Is near infrared spectroscopy an accurate marker of low cardiac output after stage 1 palliation in single ventricle patients?
Background: Balancing the systemic and pulmonary circulation during the early postoperative period is paramount in the management of children who have physiology compatible with single ventricle parallel circulation after stage 1 palliation. Near-infrared spectroscopy (NIRS) is a non-invasive, continuous method of evaluating real-time regional oximetry. Previous studies have shown a moderate correlation between cerebral near-infrared spectroscopy (cNIRS) and other markers of low cardiac output, although, there is a paucity of data in patients with single ventricle parallel physiology.
Methods: Retrospective chart review including children with single ventricle parallel physiology who underwent stage 1 palliation between January 2010 and December 2019 in our institution. IRB approval was obtained. Multiple perioperative variables were recorded during the first 24 postoperative hours, including demographics, vital signs, vasoactive inotropic score, cerebral and somatic NIRS values, and laboratory data. The main outcome variable was low cardiac output (CO) defined by the pediatric cardiac critical care consortium. A secondary analysis was performed using composite adverse outcome defined as one of the following: cardiac arrest, need for extracorporeal membrane oxygenation, or death.
Results: 93 patients with mean (SD) age of 29.9 (54.3) days were included in the study. Demographic and perioperative characteristics are illustrated in table 1. cNIRS values were lower in the low CO group compared to the normal CO group at 1 hour (40.75 ± 13.8 vs 49.23 ± 11.6; p=0.002 ), 6 hours, (43.75 ± 9.8 vs 51.96 ± 9.4; p<0.001) and 12 hours (51.95 ± 8.5 vs 56.04 ± 9.4; p=0.037). Similarly, the arithmetic difference between somatic and cerebral NIRS was higher in the low CO group compared to the normal CO group at 1hour, (27.26 ± 12.8 vs 18.61 ± 15.6; p=0.007) 6 hours, (22.45 ± 19 vs 15.49 ± 12.8; p <0.001) and 12 hours (16 ± 10.8 vs 10.42 ± 11.4; p=0.027). Table 2 summarizes perioperative variables between the low CO group and rest of the cohort. Moreover, lower cNIRS at 6 hours (p=0.027) and lower systolic blood pressure at 1hour (p=0.04) remained independently associated with low CO after logistic regression analysis. Receiver operating characteristic curve showed mean cNIRS of ≤55% in the first 24 hours had 81% sensitivity, and 62% specificity in predicting low cardiac output. Secondary analysis revealed cNIRS at 1hour and NIRS difference at 24 hours were associated with adverse outcome (p=0.024 and p=0.048; respectively), although did not remain significant by logistic regression.

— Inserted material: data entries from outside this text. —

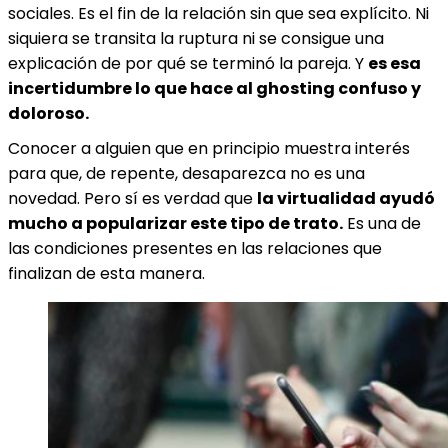
sociales. Es el fin de la relación sin que sea explícito. Ni
siquiera se transita la ruptura ni se consigue una
explicación de por qué se terminó la pareja. Y
es esa
incertidumbre lo que hace al ghosting confuso y
doloroso.
Conocer a alguien que en principio muestra interés
para que, de repente, desaparezca no es una
novedad. Pero sí es verdad que
la virtualidad ayudó
mucho a popularizar este tipo de trato.
Es una de
las condiciones presentes en las relaciones que
finalizan de esta manera.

Conclusion: Near-infrared spectroscopy was an accurate marker of low cardiac output in our cohort. NIRS monitoring is an important addition to the clinician's arsenal when managing critically ill single ventricle patients in the early postoperative period. Future studies should investigate the utility and accuracy of NIRS in other critical care scenarios.